Electronic – Why does this simple VHDL pattern for a shift register not work as expected

activehdlmodelsimsimulationvhdl

At first glance you would expect the VHDL source code below to behave as a shift register. In that q, over time would be

"UUUU0", "UUU00", "UU000", "U0000", "00000", ....

but instead it is always U after five (or more) consecutive clock cycles.

Why is this?

This code is actually a much simplified version of a far more complicated simulation. But it demonstrates the symptoms that I see.

It exhibits this interesting and unexpected result during simulation under both ModelSim and ActiveHDL, I have not tried other simulators and would (secondly to an explanation of the cause) like to know if others act in the same way.

To answer this question properly you must understand that:

I know this is not the best way of implementing a shift register
I know for RTL synthesis this should have a reset.
I know an array of std_logic is a std_logic_vector.
I know of the aggregation operator, &.

What I have also found:

If the assignment temp(0)<='0'; is moved inside the process, it works.
If the loop is unwrapped (see commented code), it works.

I will reiterate that this is a very simplified version of a much more complicated design (for a pipelined CPU), configured to purely show the unexpected simulation results. The actual signal types are just a simplification. For this reason you must consider your answers with the code in the form as it is.

My guess is that the VHDL simulation engine's optimiser is mistakenly (or perhaps as per specification) not bothering to run the expressions inside the loop as no signals outside change, though I can disprove this by placing the unwrapped loop in a loop.

So I expect that the answer to this question is more to do with the standards for VHDL simulation of inexplicit VHDL syntax and how VHDL simulation engines do their optimisations, rather than if given code example is the best way of doing something or not.

And now to the code I am simulating:

 library ieee;
 use ieee.std_logic_1164.all;   

 entity test_simple is
    port (
        clk : in  std_logic;
        q   : out std_logic
    );                   
 end entity;

 architecture example of test_simple is
    type   t_temp is array(4 downto 0) of std_logic;
    signal temp : t_temp;
 begin

    temp(0) <= '0';

    p : process (clk)
    begin               
        if rising_edge(clk) then
            for i in 1 to 4 loop
                    temp(i) <= temp(i - 1);
            end loop;

            --temp(1) <= temp(0);   
            --temp(2) <= temp(1);
            --temp(3) <= temp(2);
            --temp(4) <= temp(3);
        end if;
    end process p;
    q <= temp(4);
 end architecture;

And the test bench:

library ieee;
use ieee.std_logic_1164.all;

entity Bench is
end entity;

architecture tb of bench is

component test_simple is
    port (
        clk : in  std_logic;
        q   : out std_logic
    );                   
end component;

signal clk:std_logic:='0';
signal q:std_logic;     
signal rst:std_logic;

constant freq:real:=100.0e3;

begin                       
    clk<=not clk after 0.5 sec / freq;

    TB:process
    begin
        rst<='1';
        wait for 10 us;
        rst<='0';
        wait for 100 us;
        wait;
    end process;

     --Note: rst is not connected
    UUT:test_simple  port map (clk=>clk,q=>q) ;
end architecture;

Best Answer

It has to do with what can be easily evaluated at elaboration time, formally, what is called a "locally static expression". This is an obscure looking rule, but it deserves some thought - eventually it does make some sense, and your simulator is quite correct in alerting you by generating non-obvious results.

Now, temp(1) can be evaluated at compile time (even earlier than elaboration time) and it can generate a driver on bit 1 of "temp".

However, temp(i) involves a bit more work for the tools.
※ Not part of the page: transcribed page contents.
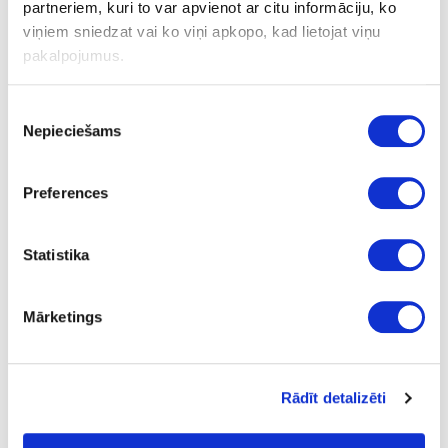
partneriem, kuri to var apvienot ar citu informāciju, ko
Furnitūra
Ruļļu durvis
viņiem sniedzat vai ko viņi apkopo, kad lietojat viņu
pakalpojumus.
Ruļļu durvis
Piekrišanas
Nepieciešams
izvēle
Preferences
Statistika
Noble Matt
Mārketings
Rādīt detalizēti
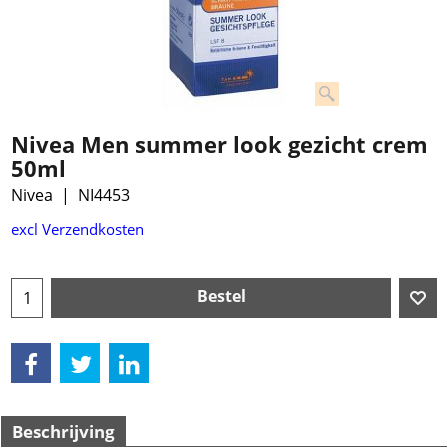
Nivea Men summer look gezicht crem
50ml
Nivea
NI4453
€
8.50
excl Verzendkosten
Bestel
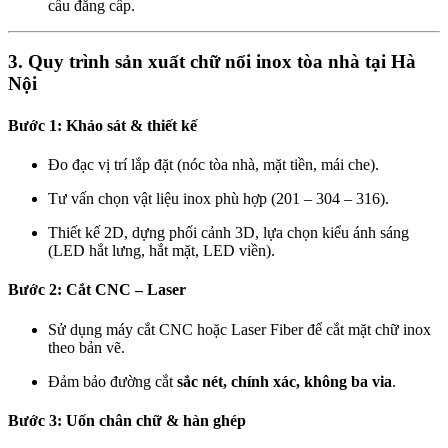
cầu đẳng cấp.
3. Quy trình sản xuất chữ nổi inox tòa nhà tại Hà
Nội
Bước 1: Khảo sát & thiết kế
Đo đạc vị trí lắp đặt (nóc tòa nhà, mặt tiền, mái che).
Tư vấn chọn vật liệu inox phù hợp (201 – 304 – 316).
Thiết kế 2D, dựng phối cảnh 3D, lựa chọn kiểu ánh sáng
(LED hắt lưng, hắt mặt, LED viền).
Bước 2: Cắt CNC – Laser
Sử dụng máy cắt CNC hoặc Laser Fiber để cắt mặt chữ inox
theo bản vẽ.
Đảm bảo đường cắt
sắc nét, chính xác, không ba via
.
Bước 3: Uốn chân chữ & hàn ghép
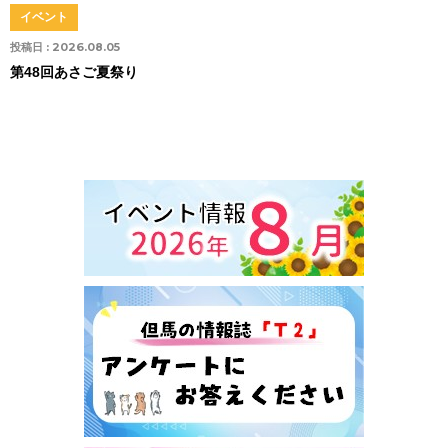
イベント
投稿日 :
2026.08.05
第48回あさご夏祭り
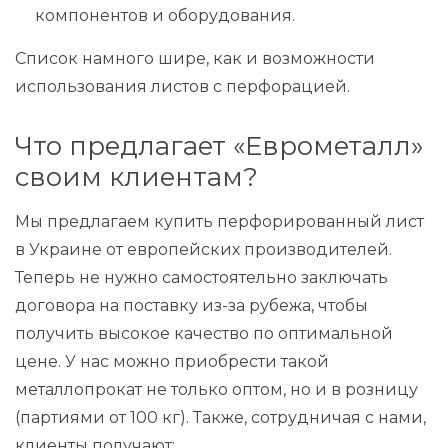
компонентов и оборудования.
Список намного шире, как и возможности
использования листов с перфорацией.
Что предлагает «Еврометалл»
своим клиентам?
Мы предлагаем купить перфорированный лист
в Украине от европейских производителей.
Теперь не нужно самостоятельно заключать
договора на поставку из-за рубежа, чтобы
получить высокое качество по оптимальной
цене. У нас можно приобрести такой
металлопрокат не только оптом, но и в розницу
(партиями от 100 кг). Также, сотрудничая с нами,
клиенты получают:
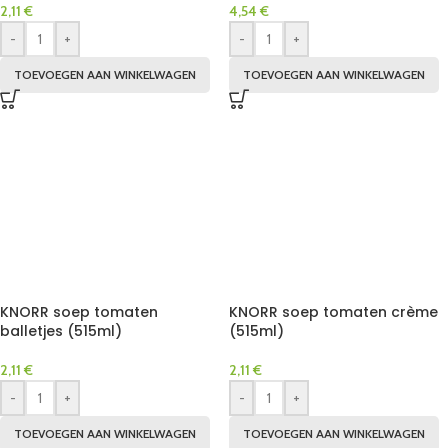
2,11
€
4,54
€
-
+
-
+
TOEVOEGEN AAN WINKELWAGEN
TOEVOEGEN AAN WINKELWAGEN
KNORR soep tomaten
KNORR soep tomaten crème
balletjes (515ml)
(515ml)
2,11
€
2,11
€
-
+
-
+
TOEVOEGEN AAN WINKELWAGEN
TOEVOEGEN AAN WINKELWAGEN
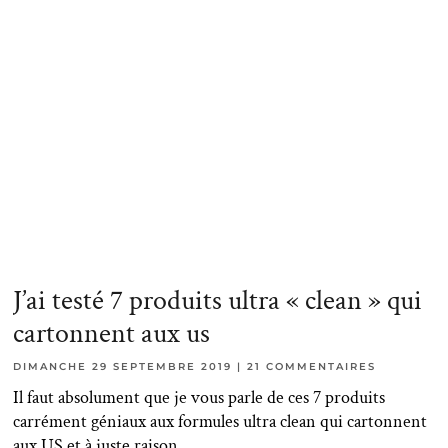
J’ai testé 7 produits ultra « clean » qui
cartonnent aux us
DIMANCHE 29 SEPTEMBRE 2019
21 COMMENTAIRES
Il faut absolument que je vous parle de ces 7 produits
carrément géniaux aux formules ultra clean qui cartonnent
aux US et à juste raison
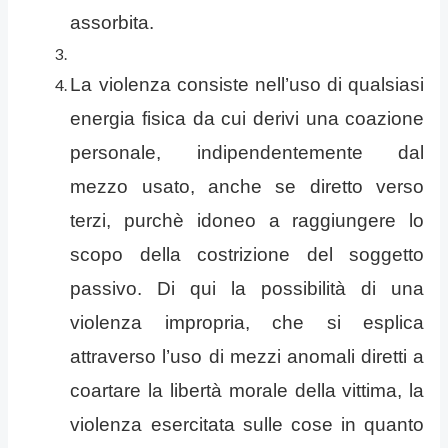
assorbita.
La violenza consiste nell’uso di qualsiasi
energia fisica da cui derivi una coazione
personale, indipendentemente dal
mezzo usato, anche se diretto verso
terzi, purchè idoneo a raggiungere lo
scopo della costrizione del soggetto
passivo. Di qui la possibilità di una
violenza impropria, che si esplica
attraverso l’uso di mezzi anomali diretti a
coartare la libertà morale della vittima, la
violenza esercitata sulle cose in quanto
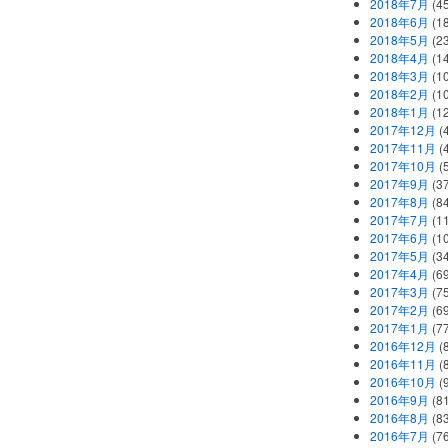
2018年7月
(45
2018年6月
(1
2018年5月
(2
2018年4月
(1
2018年3月
(1
2018年2月
(1
2018年1月
(1
2017年12月
(
2017年11月
(
2017年10月
(
2017年9月
(3
2017年8月
(84
2017年7月
(1
2017年6月
(1
2017年5月
(3
2017年4月
(6
2017年3月
(7
2017年2月
(6
2017年1月
(7
2016年12月
(
2016年11月
(
2016年10月
(
2016年9月
(8
2016年8月
(8
2016年7月
(7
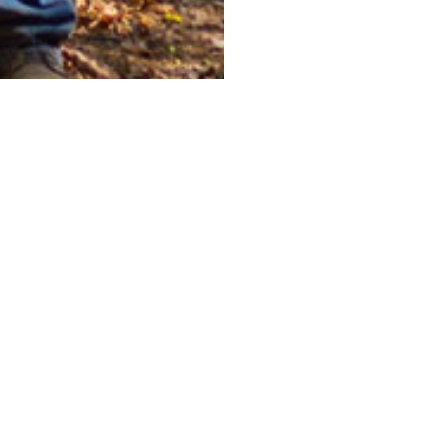
EIBA
Sostenibilidad
somos
Transparencia
o
Colaboraciones y alianzas
ico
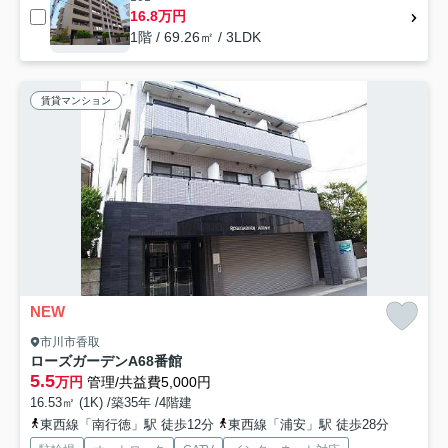
16.8万円
1階 / 69.26㎡ / 3LDK
賃貸マンション
NEW
市川市香取
ローズガーデンA68番館
5.5
万円
管理/共益費5,000円
16.53㎡ (1K) /築35年 /4階建
東西線「南行徳」駅 徒歩12分
東西線「浦安」駅 徒歩28分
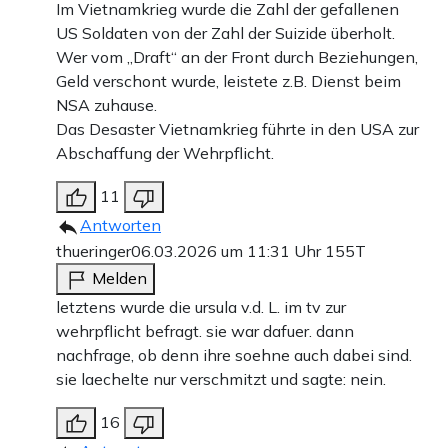
Im Vietnamkrieg wurde die Zahl der gefallenen
US Soldaten von der Zahl der Suizide überholt.
Wer vom „Draft“ an der Front durch Beziehungen,
Geld verschont wurde, leistete z.B. Dienst beim
NSA zuhause.
Das Desaster Vietnamkrieg führte in den USA zur
Abschaffung der Wehrpflicht.
11
Antworten
thueringer
06.03.2026 um 11:31 Uhr
155T
Melden
letztens wurde die ursula v.d. L. im tv zur
wehrpflicht befragt. sie war dafuer. dann
nachfrage, ob denn ihre soehne auch dabei sind.
sie laechelte nur verschmitzt und sagte: nein.
16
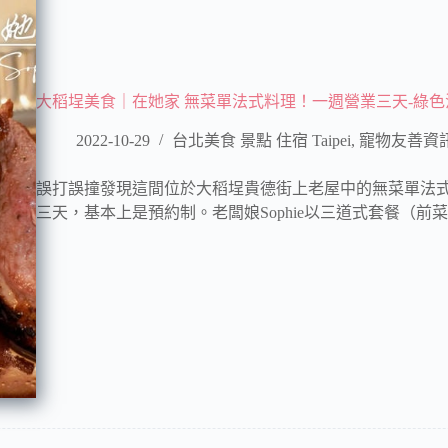
大稻埕美食｜在她家 無菜單法式料理！一週營業三天-綠色
2022-10-29
台北美食 景點 住宿 Taipei
,
寵物友善資
誤打誤撞發現這間位於大稻埕貴德街上老屋中的無菜單法式
三天，基本上是預約制。老闆娘Sophie以三道式套餐（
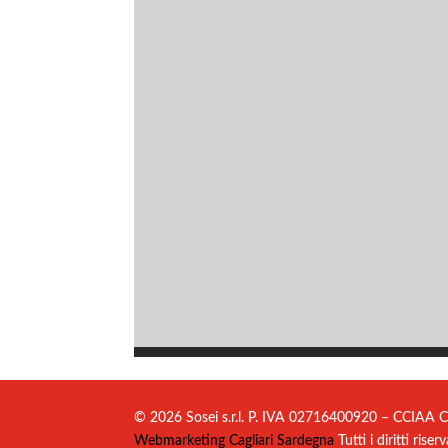
© 2026 Sosei s.r.l. P. IVA 02716400920 – CCIAA C
Webmarketing Cagliari Sardegna
Tutti i diritti riserv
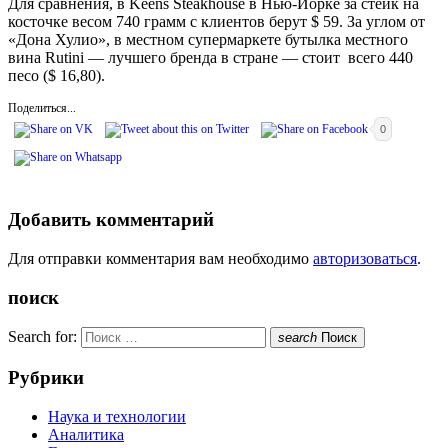
Для сравнения, в Keens Steakhouse в Нью-Йорке за стейк на
косточке весом 740 грамм с клиентов берут $ 59. За углом от
«Дона Хулио», в местном супермаркете бутылка местного
вина Rutini — лучшего бренда в стране — стоит всего 440
песо ($ 16,80).
Поделиться...
0
Добавить комментарий
Для отправки комментария вам необходимо
авторизоваться
.
поиск
Search for:
search
Поиск
Рубрики
Наука и технологии
Аналитика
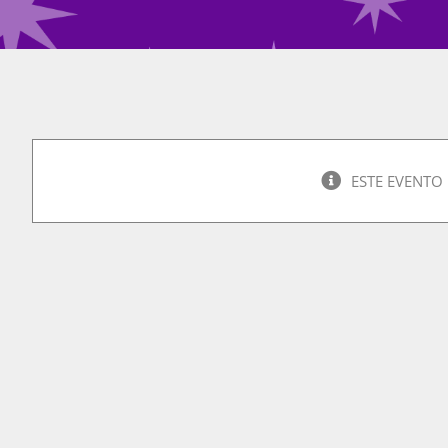
ESTE EVENTO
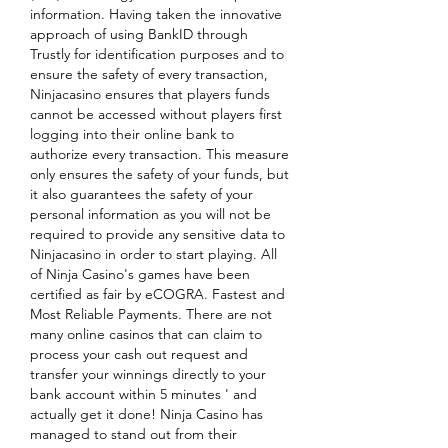
information. Having taken the innovative 
approach of using BankID through 
Trustly for identification purposes and to 
ensure the safety of every transaction, 
Ninjacasino ensures that players funds 
cannot be accessed without players first 
logging into their online bank to 
authorize every transaction. This measure 
only ensures the safety of your funds, but 
it also guarantees the safety of your 
personal information as you will not be 
required to provide any sensitive data to 
Ninjacasino in order to start playing. All 
of Ninja Casino's games have been 
certified as fair by eCOGRA. Fastest and 
Most Reliable Payments. There are not 
many online casinos that can claim to 
process your cash out request and 
transfer your winnings directly to your 
bank account within 5 minutes ' and 
actually get it done! Ninja Casino has 
managed to stand out from their 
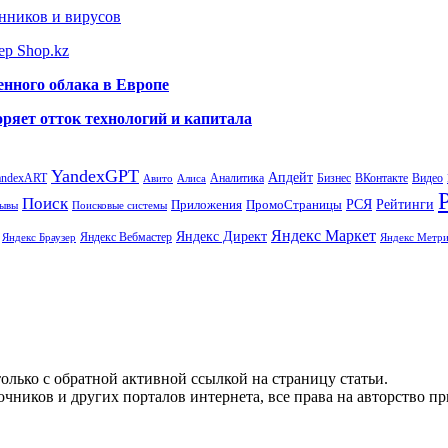
нников и вирусов
ер Shop.kz
енного облака в Европе
ряет отток технологий и капитала
YandexGPT
Апдейт
andexART
Аналитика
Бизнес
ВКонтакте
Видео
Авито
Алиса
Поиск
РСЯ
Рейтинги
Приложения
ПромоСтраницы
Поисковые системы
ывы
Яндекс Маркет
Яндекс Директ
Яндекс Вебмастер
Яндекс Браузер
Яндекс Метри
олько с обратной активной ссылкой на страницу статьи.
чников и других порталов интернета, все права на авторство п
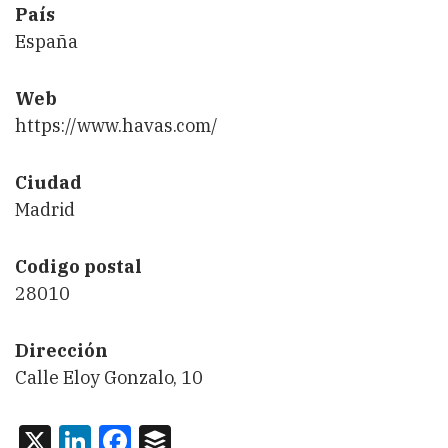
País
España
Web
https://www.havas.com/
Ciudad
Madrid
Codigo postal
28010
Dirección
Calle Eloy Gonzalo, 10
X
LinkedIn
Facebook
Buffer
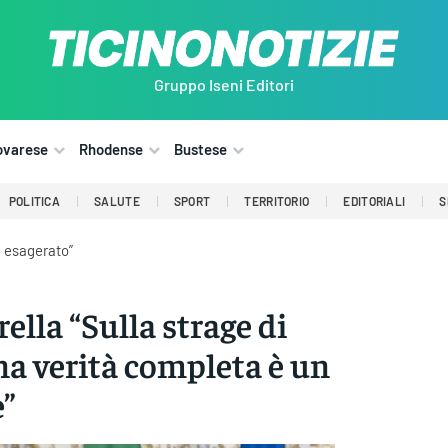
Gruppo Iseni Editori
ovarese
Rhodense
Bustese
POLITICA
SALUTE
SPORT
TERRITORIO
EDITORIALI
S
a esagerato”
ella “Sulla strage di
a verità completa è un
”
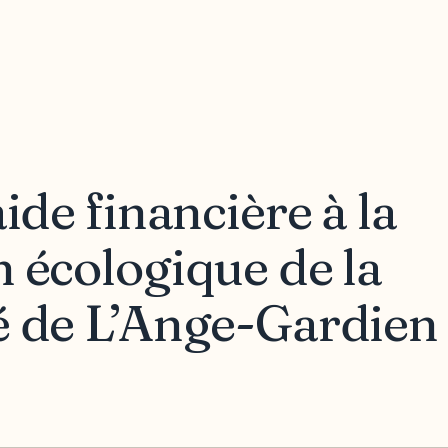
aide financière à la
 écologique de la
é de L’Ange-Gardien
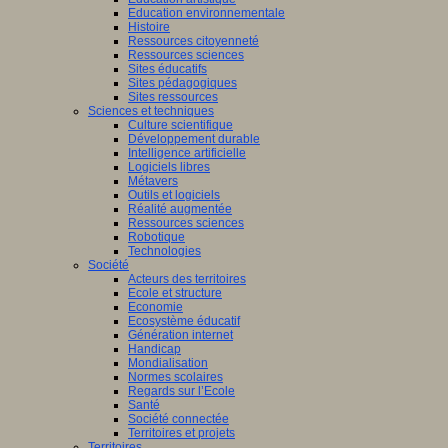
Education environnementale
Histoire
Ressources citoyenneté
Ressources sciences
Sites éducatifs
Sites pédagogiques
Sites ressources
Sciences et techniques
Culture scientifique
Développement durable
Intelligence artificielle
Logiciels libres
Métavers
Outils et logiciels
Réalité augmentée
Ressources sciences
Robotique
Technologies
Société
Acteurs des territoires
Ecole et structure
Economie
Ecosystème éducatif
Génération internet
Handicap
Mondialisation
Normes scolaires
Regards sur l’Ecole
Santé
Société connectée
Territoires et projets
Territoires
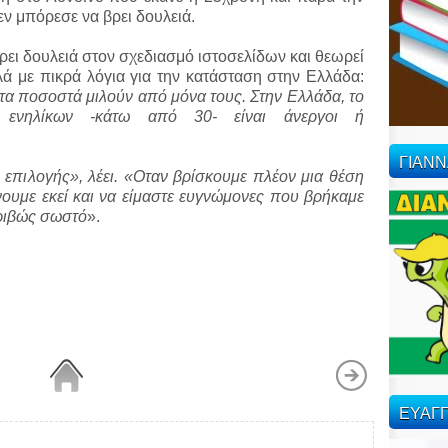
εν μπόρεσε να βρει δουλειά.
βρει δουλειά στον σχεδιασμό ιστοσελίδων και θεωρεί
λά με πικρά λόγια για την κατάσταση στην Ελλάδα:
ι τα ποσοστά μιλούν από μόνα τους. Στην Ελλάδα, το
ενηλίκων -κάτω από 30- είναι άνεργοι ή
ΓΙΑΝ
 επιλογής», λέει. «Οταν βρίσκουμε πλέον μια θέση
νουμε εκεί και να είμαστε ευγνώμονες που βρήκαμε
κριβώς σωστό
».
ΕΥΑΓΓ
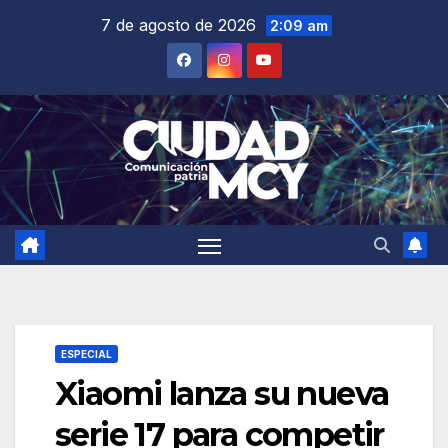
Saltar
7 de agosto de 2026
2:09 am
al
contenido
ESPECIAL
Xiaomi lanza su nueva
serie 17 para competir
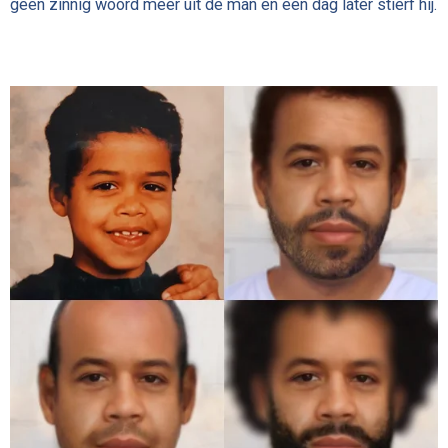
geen zinnig woord meer uit de man en een dag later stierf hij.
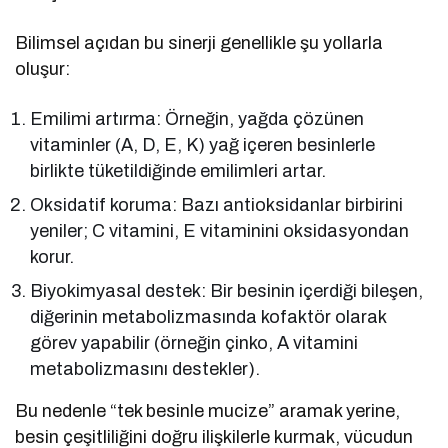
Bilimsel açıdan bu sinerji genellikle şu yollarla
oluşur:
Emilimi artırma: Örneğin, yağda çözünen
vitaminler (A, D, E, K) yağ içeren besinlerle
birlikte tüketildiğinde emilimleri artar.
Oksidatif koruma: Bazı antioksidanlar birbirini
yeniler; C vitamini, E vitaminini oksidasyondan
korur.
Biyokimyasal destek: Bir besinin içerdiği bileşen,
diğerinin metabolizmasında kofaktör olarak
görev yapabilir (örneğin çinko, A vitamini
metabolizmasını destekler).
Bu nedenle “tek besinle mucize” aramak yerine,
besin çeşitliliğini doğru ilişkilerle kurmak, vücudun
Given the trivial nature of the loop bounds here ( 1 to 4 ) it is obvious to us humans that temp(0) cannot be driven and what you are doing is safe. But imagine the bounds were functions lower(foo) to upper(bar) in a package declared somewhere else... now the most you can say with certainty is that temp is driven - so the "locally static" expression is temp.

And that means that the process is constrained by these rules to drive all of temp, at which point you have multiple drivers on temp(0) - the process driving (no initial value, i.e. 'u') and the external temp(0) <= '0';. So naturally the two drivers resolve to 'U'.

The alternative would be a "hacky little rule" (opinion) that if the loop bounds were constants, do one thing, but if they were declared as something else, do something else, and so on ... the more such oddball little rules there are, the more complex the language becomes... in my opinion, not a better solution.

Related Solutions

VHDL simulation does not work

There are a number of style issues here and one major problem.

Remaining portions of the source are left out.